But yes, this form of art pushes these questions even further. They must be regularly migrated onto new formats. We need to preserve the essential characteristics of the work while fundamentally changing it over and over again. We don't know how technology will shift in the future, so we really don't even know what questions will be asked. Our aim is to record everything now, to help future generations answer these critical questions of authenticity. To accomplish this, we keep some of our questions on a general level. We ask the artist what the key elements are for the viewer to experience. Is it light, sound, image quality? Can the piece be shown with other works in the same room? Does it need to be in a closed, soundproof environment? Their answers will guide us in migration decisions and quality control.

JM: It's interesting how much of this overlaps with curatorial responsibilities in terms of display, etc.

GW: Conservators have always worked with curators, registrars, preparators, and other people with technical expertise in making decisions about display. But new-media works force these collaborations one step further. It is still the curators who make final decisions about display, but their decisions are often based on technical information provided by others.

JM: So they're now brought increasingly into the conservator's world, so to speak?

GW: Yes, professional worlds increasingly overlap as we try to answer the questions posed by these works.

JM: To follow up on a point you made earlier about working with artists, do you find situations where an artist's parameters for conserving a work are so rigid that they're almost dooming the piece to not be seen again?

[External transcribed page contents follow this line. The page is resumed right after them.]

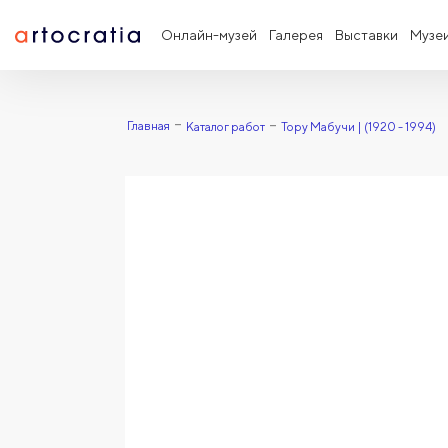
Онлайн-музей
Галерея
Выставки
Музе
Главная
Каталог работ
Тору Мабучи | (1920 - 1994)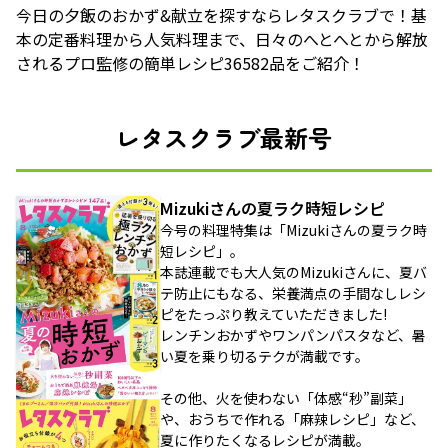
今日の夕飯のおかず&献立を探すならレタスクラブで！基
本の定番料理から人気料理まで、日々のへとへとから解放
されるプロ監修の簡単レシピ36582品をご紹介！
レタスクラブ最新号
Mizukiさんの夏ラク時短レシピ
今号の料理特集は「Mizukiさんの夏ラク時
短レシピ」。
本誌連載でも大人気のMizukiさんに、夏バ
テ防止にもなる、栄養満点の手間なしレシ
ピをたっぷり教えていただきました!
レンチンおかずやワンパンパスタなど、暑
い夏を乗り切るテクが満載です。
その他、火を使わない「体感“秒”副菜」
や、おうちで作れる「麻辣レシピ」など、
夏に作りたくなるレシピが満載。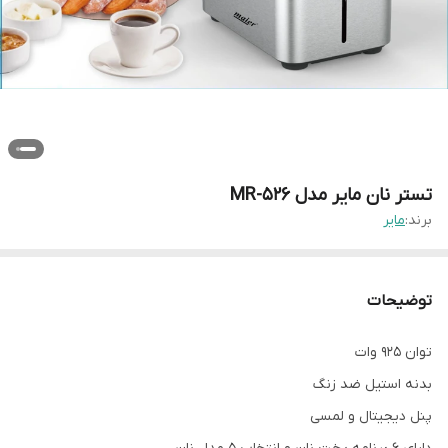
تستر نان مایر مدل MR-526
برند:
مایر
توضیحات
توان 925 وات
بدنه استیل ضد زنگ
پنل دیجیتال و لمسی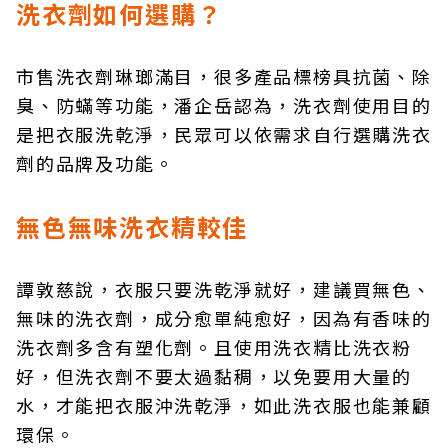
洗衣劑如何選購？
市售洗衣劑琳瑯滿目，很多產品標榜具抗菌、除
臭、防蟎等功能，潘企岳認為，洗衣劑使用目的
是把衣服洗乾淨，民眾可以依需求自行選購洗衣
劑的品牌及功能。
無色無味洗衣精較佳
譚敦慈說，衣服只要洗乾淨就好，建議買無色、
無味的洗衣劑，成分愈單純愈好，因為有香味的
洗衣劑多含有塑化劑。且使用洗衣精比洗衣粉
好，但洗衣劑不要太過黏稠，以免要用大量的
水，才能把衣服沖洗乾淨，如此洗衣服也能兼顧
環保。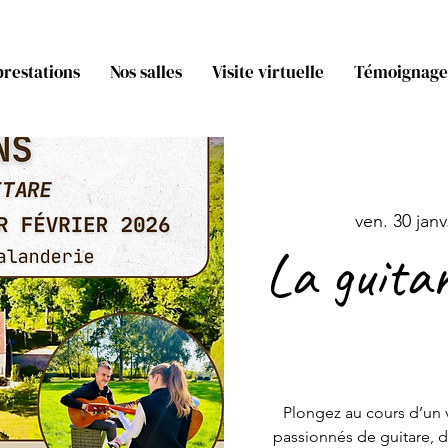
prestations
Nos salles
Visite virtuelle
Témoignage
ven. 30 janv
La guitar
Plongez au cours d’un 
passionnés de guitare, d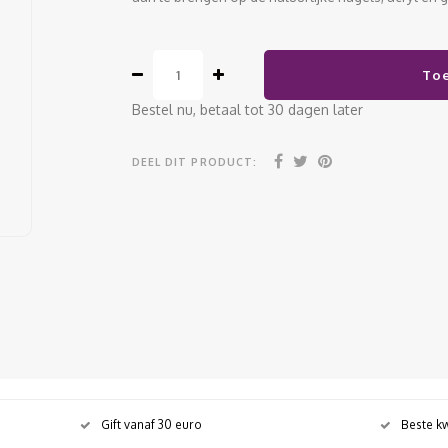
To
Bestel nu, betaal tot 30 dagen later
DEEL DIT PRODUCT:
Gift vanaf 30 euro
Beste kw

GW: Yes, this can become problematic. For example, if an artist specifies that the work must be shown on a rounded CRT monitor , it will have to be declared dead at some point in the future. These monitors are already getting scarce. Some sizes and styles can only be purchased in secondary markets, and these sources will eventually dry up. In our artist interviews we try not to have artists over-specify the exhibition criteria. Their tolerance for change is a delicate subject. We strive to establish parameters that will allow people in the future to make decisions, but not restrict them in a way that will kill the work. On the other hand, some artists have strong feelings that we must respect. Collectors need to be aware of the doomed nature of some of these works.

It isn't just a question of ethics. It is also a question of legal rights. All players must be aware of artists' moral rights that are governed by copyright legislation. In the U.S. these rights are specified under the Visual Artists Rights Act (VARA) In much of the world the Geneva Convention or other local laws apply. When an artist sells a work, he or she gives up certain rights of decision-making. And once someone buys the work, that person assumes certain rights. Moral rights protect the artist's rights of "integrity" from "distortion, mutilation, or other modification." U.S. law is more protective of conservators than laws enacted in most countries.

JM: Now that these questions about longevity are being asked earlier in the process, do you think that this will shape curatorial decisions and decisions about acquisition-if there's a fear that the artist's parameters are so narrow that the institution may decide not to acquire a work at all? In other words, will this shape what ends up in museums?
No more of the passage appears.